Aave V3 has already implemented supply and borrow caps in line with illiquidity-centered thinking. For each pool, those caps are configurable via governance. However, Aave’s limits are mostly informed by extended risk modelling discussions; in contrast, the Pyth Liquidity Oracle provides consumers with a sensible set of values they can use to inform their supply and borrow caps.


Potential Improvements

We have thought about additional improvements that could be made to these first-order safety rails. For instance, instead of naively constraining the protocol’s collateral to a target market depth/slippage level, a sophisticated protocol could try to ensure that for any given price range, no more than that target market depth/slippage amount can be liquidated. However, this is extremely difficult to ensure with today’s lending protocol tech stack. We leave this potential enhancement to future design iterations.
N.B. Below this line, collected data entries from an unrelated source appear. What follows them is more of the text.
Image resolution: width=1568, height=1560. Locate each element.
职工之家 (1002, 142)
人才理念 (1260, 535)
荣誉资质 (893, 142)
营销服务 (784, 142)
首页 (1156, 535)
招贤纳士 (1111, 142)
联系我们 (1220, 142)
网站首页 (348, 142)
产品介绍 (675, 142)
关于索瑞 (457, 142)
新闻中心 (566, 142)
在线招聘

Another idea is eliminating the deposit limit and value all collateral accounting for slippage of the overall collateral position in the protocol. This is unfortunately subject to the malicious attack whereby the attacker deposits a lot of a token to liquidate other vaults using that token as collateral. Any attempt to generalize the valuation price formula beyond a relatively tight deposit limit would need to address this attack vector.
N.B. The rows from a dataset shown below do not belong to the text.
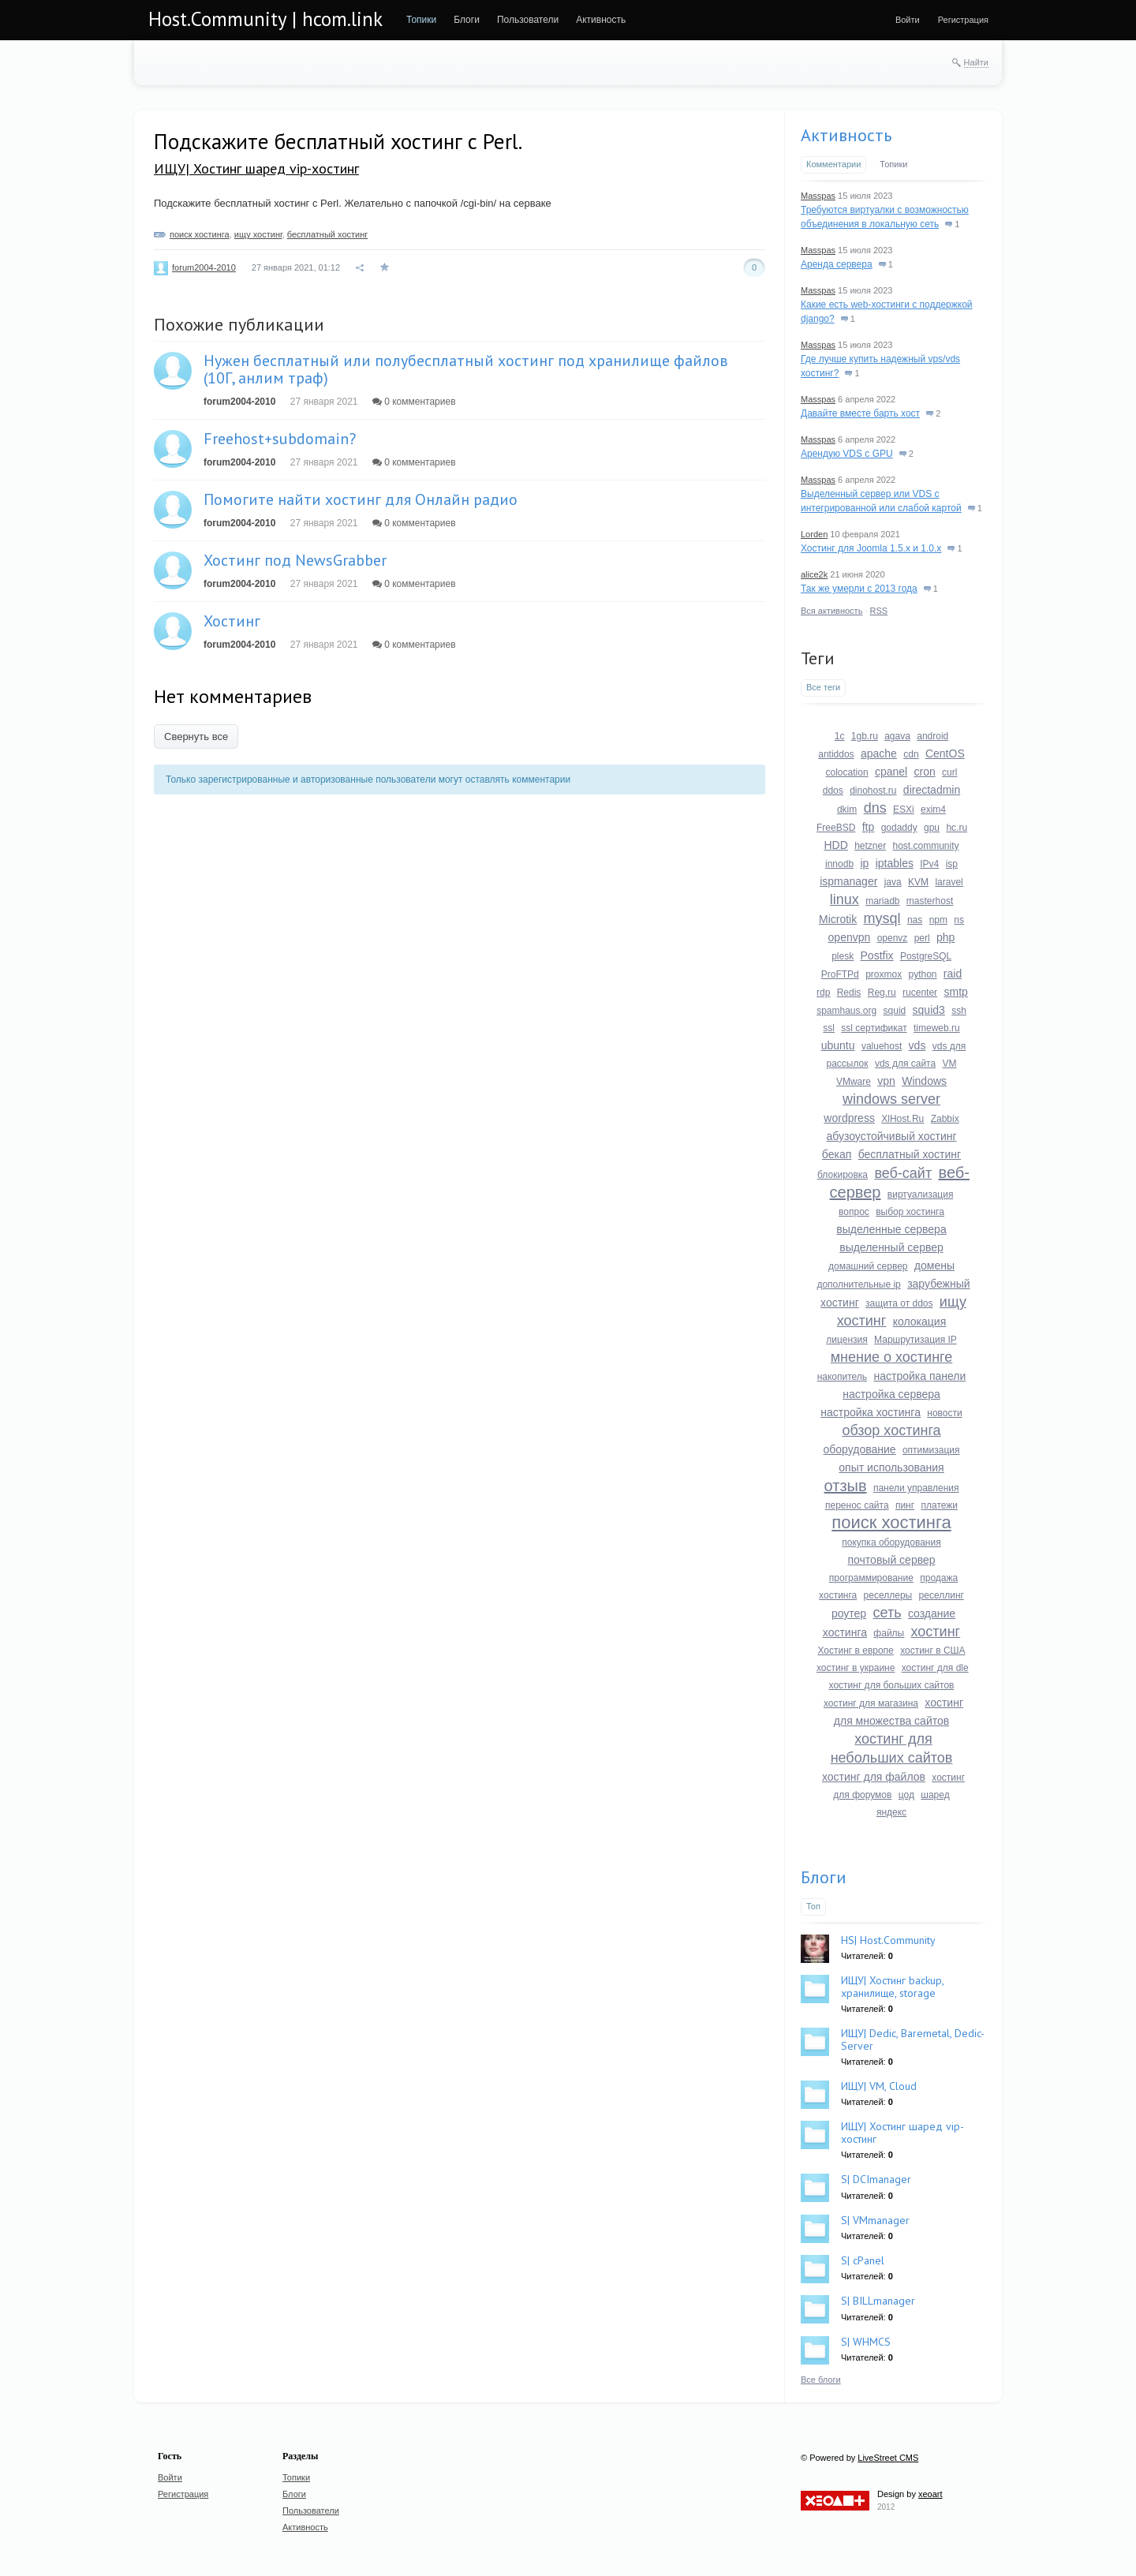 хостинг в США (932, 1650)
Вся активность (831, 610)
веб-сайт (903, 1173)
One other improvement could involve limiting the use of prices that are substantially greater than other recently used prices. There are some substantial issues with limiting price movements in general; one can imagine that, for a lending protocol, limiting the downward movement of prices could enable severe consequences, such as in the case of a token’s legitimate crash. However, preventing a user from using rapidly inflated prices could safeguard the protocol against price manipulation attacks (a la Mango). Of course, there are many complicating factors in the design. Importantly, the protocol would want to prevent using rapidly upward moving prices for collateral assets in particular and not make any such limitations for debt assets, since that could pose a risk to the protocol’s health. Moreover, one can envision more complex multicollateral situations where such limitations could cause unfair liquidations. The implementation details around how to achieve this are also nontrivial; we leave the design and implementation of any such feature to future efforts.


What’s Next?

As noted above, in the long run we may create an aggregation mechanism for liquidity information and move the module on-chain onto Pythnet. From there, information could be streamed onto target chains via the on-demand model — similar to price information, although likely at lower frequencies.

Designing an aggregation mechanism and handling the huge volume of liquidity distribution data for many symbols are nontrivial; we have discussed these previously. We also hope to work with the community to develop more sophisticated risk parameters for generalized use cases. But these are challenges we hope to tackle and resolve, for DeFi certainly needs accurate liquidity information to see real growth.

In the immediate future, we hope and encourage that consumer protocols leverage v1 of the Liquidity Oracle to protect against illiquidity risks, and we welcome any thoughts from community members as we continue to iterate.